Complaining about demanding schedules and onerous workloads is something residents have always done, almost as a way of bragging — see how tough and dedicated we are? But, that said, we still have some legitimate concerns in these areas, especially regarding compensation.
Many of us have graduated medical school saddled with $200,000 and more worth of debt, facing at least three years where we are unable to barely make a dent in reducing it. We accept our modest salaries, understanding that our training, supervision, and insurance coverage also form part of our compensation. Still, to be paid approximately $16 an hour for demanding, very intense work that involves overnights, weekends, and holidays, without any possibility of negotiations, seems like a tradition from the past that badly needs re-thinking, particularly in a time of the pandemic.
The unprecedented demands of dealing with COVID-19 have impacted everyone in health care, but let me concentrate for a moment on what it’s done to residents like myself. During the early days last spring, we were either told to stay ready on backup duty as a kind of emergency reserve or deployed directly to the hospital’s front lines.
Once there, we risked multiple exposures to patients with symptoms suggestive of coronavirus, often without being issued the proper protective gear. Despite public CDC guidelines that stated otherwise, we were often told by employee health departments to adopt a “mask and monitor” approach after confirmed high-risk exposures — a risky strategy, to say the least.
With little access to rapid testing, it was impossible to know whether we were infected (and infectious) at any given time, so we could no longer guarantee a doctor’s fundamental commitment to “do no harm” as we rounded on our hospitalized patients — and this fundamental uncertainty continues even now.
The patient care we provide to our patients has become harder and harder throughout the year, not just because of conditions inside the hospital or our patients’ needs. Our children are often at home instead of in school; some of us have health conditions that put us at risk; like everyone, we’re worried for our parents and grandparents; with inflexible schedules, we often can’t arrange to quarantine safely.
Speaking personally, I was buoyed in the pandemic’s early days by the sense I was one of those “heroes” who did their share merely by showing up for work every day. Sadly, the events of 2020 have gradually eroded this feeling. As we fought to protect patients from the assaults of the virus, we witnessed an election where nearly 75 million Americans voted for a president whose every action seemed intent on spreading the virus even further. Even worse, seeing so many people flouting guidelines on mask-wearing and social distancing makes us question whether or not we’re wasting our time.
But I’ll ask another, closer-to-home question here. Were medical residents like myself naive to believe that our hospital employers would do everything they could to protect us?
It’s not too late for this. A good beginning would be a coordinated testing program, not a haphazard one, allowing us to feel safer around our colleagues and patients. The relaxation of strict national guidelines allowing a total of 20 days off (including interview time, vacation time, and sick time) would help those feeling sick yet anxious about missing even a day of residency and make the right decision to stay at home. Another key step will be to ensure that vaccine prioritization will include those working on the front lines, without any uncertainty.

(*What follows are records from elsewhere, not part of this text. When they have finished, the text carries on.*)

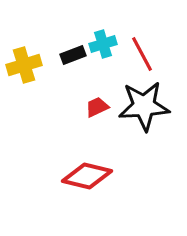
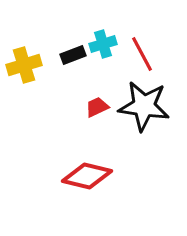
black star: rotated 12 degrees clockwise
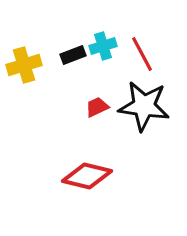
cyan cross: moved 2 px down
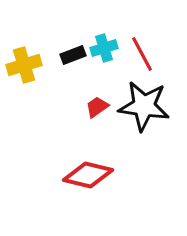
cyan cross: moved 1 px right, 2 px down
red trapezoid: rotated 10 degrees counterclockwise
red diamond: moved 1 px right, 1 px up
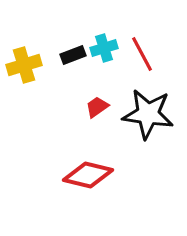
black star: moved 4 px right, 8 px down
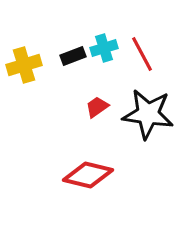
black rectangle: moved 1 px down
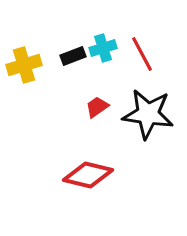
cyan cross: moved 1 px left
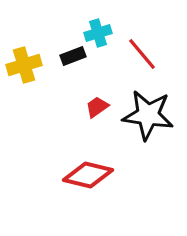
cyan cross: moved 5 px left, 15 px up
red line: rotated 12 degrees counterclockwise
black star: moved 1 px down
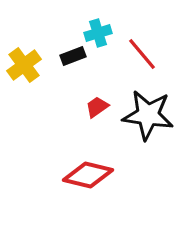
yellow cross: rotated 20 degrees counterclockwise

Along with this, our pay should reflect the risks we are taking merely by showing up to work every day. Regrettably, the administration in our hospital, in response to a local election referendum mandating an increase in the minimum wage during this emergency, emailed the staff that “hazard pay is extraordinarily difficult to put into place,” and hence won’t be happening. I would challenge whoever wrote that memo to spend a twelve-hour shift in head-to-toe protective equipment, putting themselves directly at risk — and then use those words again to describe a wage increase that workers in the hospital truly deserve.
Here at the medical center, I witness daily the heroic work of my resident colleagues, the nurses, and the housekeeping staff. If we are routinely tested, our schedules made more flexible, have wages increased to reflect our contribution, and are prioritized for the vaccine, we will be able to recommit ourselves to caring for our patients, with at least some of the pressure off our backs.
If we don’t receive this support, my peers and I are at risk of joining the hundreds of health care workers across the country who have died from coronavirus, including, to name just one, a 28-year-old OB-GYN resident in Houston named Adeline Fagan, who spent the final months of her life working in the emergency department of her hospital treating coronavirus patients.
Residents like myself are proud that we’re seen as heroes, but we don’t want to be martyrs. Protect us more. Pay us more. Trust us to do the rest. As residents, we signed up to live in the hospital, but not to die here.
The author is an anonymous family medicine resident.